Os Direfentes – autora e ilustradora Paula Bossio, tradução de Márcia Leite – mais uma obra sensível e premiada da editora Pulo do Gato. Recebeu o selo Seleção da Cátedra Unesco de Leitura (Pontifícia Universidade Católica do Rio de Janeiro – PUC-Rio), Altamente Recomendável da FNLIJ e foi incluído na relação da Revista Crescer dos 30 melhores livros do ano. Se olharmos em volta, vamos ver tanta gente diferente e, nós, será que somos diferentes também?

Mais uma escolha pela delicadeza: Eric Faz Tibum – texto e ilustração de Emily Mackenzie e tradução de Gilda de Aquino (Brinque-Book) – uma história sobre medos, amizade, confiança e coragem. O pequeno panda Eric foi convidado para uma festa na piscina... mas será que ele vai conseguir enfrentar todas as suas dúvidas e receios e passar um dia bem divertido?
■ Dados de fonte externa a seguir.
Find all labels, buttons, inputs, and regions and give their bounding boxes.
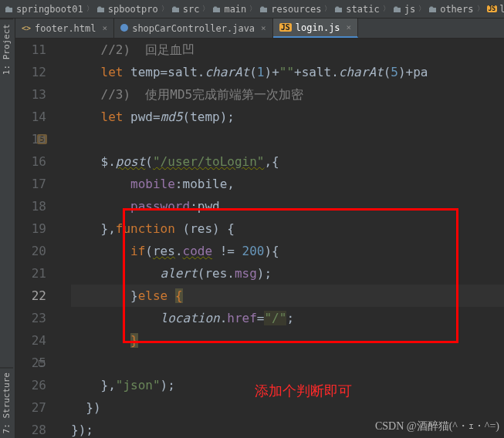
code-line[interactable]: },function (res) { — [71, 217, 504, 240]
code-line[interactable]: password:pwd — [71, 195, 504, 217]
chevron-right-icon: 〉 — [202, 4, 209, 14]
close-icon[interactable]: × — [261, 23, 266, 33]
breadcrumb-label: others — [440, 4, 473, 15]
annotation-text: 添加个判断即可 — [255, 382, 352, 400]
line-number: 16 — [15, 150, 46, 173]
breadcrumb-label: springboot01 — [16, 4, 83, 15]
folder-icon: 🖿 — [171, 4, 181, 15]
line-number: 155− — [15, 128, 46, 150]
line-number: 12 — [15, 61, 46, 83]
breadcrumb-item[interactable]: 🖿main — [212, 4, 246, 15]
fold-icon[interactable]: − — [39, 136, 45, 143]
line-number: 20 — [15, 240, 46, 262]
breadcrumb-label: js — [404, 4, 415, 15]
line-number: 21 — [15, 262, 46, 285]
line-number: 13 — [15, 83, 46, 106]
line-number: 25− — [15, 352, 46, 374]
breadcrumb-label: resources — [271, 4, 321, 15]
code-line[interactable]: mobile:mobile, — [71, 173, 504, 195]
breadcrumb-label: main — [224, 4, 246, 15]
code-line[interactable]: let pwd=md5(temp); — [71, 106, 504, 128]
code-line[interactable]: let temp=salt.charAt(1)+""+salt.charAt(5… — [71, 61, 504, 83]
gutter: 11121314155−16171819202122💡232425−262728 — [15, 39, 62, 438]
chevron-right-icon: 〉 — [383, 4, 390, 14]
tab-label: shopCarController.java — [132, 23, 255, 34]
code-line[interactable]: $.post("/user/toLogin",{ — [71, 150, 504, 173]
breadcrumb-item[interactable]: 🖿src — [171, 4, 200, 15]
js-file-icon: JS — [279, 23, 292, 32]
line-number: 19 — [15, 217, 46, 240]
breadcrumb-label: spbootpro — [108, 4, 158, 15]
breadcrumb-item[interactable]: 🖿js — [393, 4, 415, 15]
editor-tabs: <>footer.html×shopCarController.java×JSl… — [15, 19, 504, 39]
line-number: 22💡 — [15, 285, 46, 307]
code-line[interactable]: //3) 使用MD5完成前端第一次加密 — [71, 83, 504, 106]
tab-label: footer.html — [35, 23, 96, 34]
breadcrumb-label: src — [183, 4, 200, 15]
editor-tab[interactable]: shopCarController.java× — [114, 19, 273, 38]
fold-icon[interactable]: − — [39, 360, 45, 366]
watermark: CSDN @酒醉猫(^・ｪ・^=) — [375, 419, 499, 433]
line-number: 24 — [15, 329, 46, 352]
breadcrumb-item[interactable]: 🖿spbootpro — [96, 4, 158, 15]
sidebar-tab-project[interactable]: 1: Project — [0, 19, 13, 79]
chevron-right-icon: 〉 — [249, 4, 256, 14]
code-line[interactable] — [71, 352, 504, 374]
code-line[interactable] — [71, 128, 504, 150]
line-number: 28 — [15, 419, 46, 438]
line-number: 14 — [15, 106, 46, 128]
code-line[interactable]: location.href="/"; — [71, 307, 504, 329]
line-number: 23 — [15, 307, 46, 329]
folder-icon: 🖿 — [428, 4, 438, 15]
chevron-right-icon: 〉 — [477, 4, 484, 14]
chevron-right-icon: 〉 — [161, 4, 168, 14]
line-number: 27 — [15, 396, 46, 419]
breadcrumb-item[interactable]: 🖿static — [334, 4, 379, 15]
js-file-icon: JS — [487, 5, 498, 12]
breadcrumb-item[interactable]: 🖿others — [428, 4, 473, 15]
code-editor[interactable]: 11121314155−16171819202122💡232425−262728… — [15, 39, 504, 438]
chevron-right-icon: 〉 — [324, 4, 331, 14]
code-line[interactable]: }else { — [71, 285, 504, 307]
breadcrumb-item[interactable]: JSlogin.js — [487, 4, 504, 15]
code-area[interactable]: //2) 回足血凹 let temp=salt.charAt(1)+""+sal… — [62, 39, 504, 438]
line-number: 11 — [15, 39, 46, 61]
folder-icon: 🖿 — [96, 4, 106, 15]
breadcrumb-label: static — [346, 4, 379, 15]
breadcrumb-item[interactable]: 🖿springboot01 — [5, 4, 83, 15]
line-number: 18 — [15, 195, 46, 217]
code-line[interactable]: if(res.code != 200){ — [71, 240, 504, 262]
folder-icon: 🖿 — [393, 4, 402, 15]
code-line[interactable]: alert(res.msg); — [71, 262, 504, 285]
breadcrumb-label: login.js — [499, 4, 504, 15]
folder-icon: 🖿 — [212, 4, 222, 15]
breadcrumb: 🖿springboot01〉🖿spbootpro〉🖿src〉🖿main〉🖿res… — [0, 0, 504, 19]
line-number: 17 — [15, 173, 46, 195]
code-line[interactable]: } — [71, 329, 504, 352]
chevron-right-icon: 〉 — [86, 4, 93, 14]
close-icon[interactable]: × — [103, 23, 108, 33]
folder-icon: 🖿 — [259, 4, 269, 15]
editor-tab[interactable]: JSlogin.js× — [273, 19, 358, 38]
code-line[interactable]: //2) 回足血凹 — [71, 39, 504, 61]
folder-icon: 🖿 — [5, 4, 14, 15]
line-number: 26 — [15, 374, 46, 396]
html-file-icon: <> — [22, 24, 31, 32]
left-sidebar: 1: Project 7: Structure — [0, 19, 15, 438]
editor-tab[interactable]: <>footer.html× — [15, 19, 114, 38]
breadcrumb-item[interactable]: 🖿resources — [259, 4, 321, 15]
folder-icon: 🖿 — [334, 4, 343, 15]
chevron-right-icon: 〉 — [418, 4, 425, 14]
java-file-icon — [120, 24, 128, 33]
sidebar-tab-structure[interactable]: 7: Structure — [0, 367, 13, 438]
close-icon[interactable]: × — [347, 22, 352, 32]
tab-label: login.js — [296, 22, 340, 33]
E para aqueles jovens que estão na permanente batalha pela vida, atingidos pelas desigualdades e violência, uma história de superação:
Fantasma – Ele corre para salvar a própria vida ou para fugir dela? – Jason Reynolds, tradução de Regiane Winarski (Intrínseca). Periferia, comunidade carente, violência doméstica, conflitos na escola, adolescente à procura do seu espaço no mundo. Tudo isso imediatamente nos remete para a realidade brasileira, em diversas regiões do país, onde a falta de oportunidades acaba por destruir o sonho dos jovens. Em um texto repleto de referências importantes e bem próximo da vida dos nossos jovens, Castle Cranshaw, narra a sua própria aventura na busca por novas oportunidades. Afro-americano, como o autor, Castle, ou melhor, Fantasma (apelido escolhido por ele), encontra em sua qualidade de corredor (que ele desconhecia) a oportunidade para mudar a vida.

Uma palavra de carinho aos familiares do querido Odilon Niskier, amigo querido e leitor da nossa página, que o COVID-19 levou do nosso convívio. Fiquei muito triste. Agora, quando começam a faltar os amigos, vamos nos dando conta do terrível momento que estamos passando.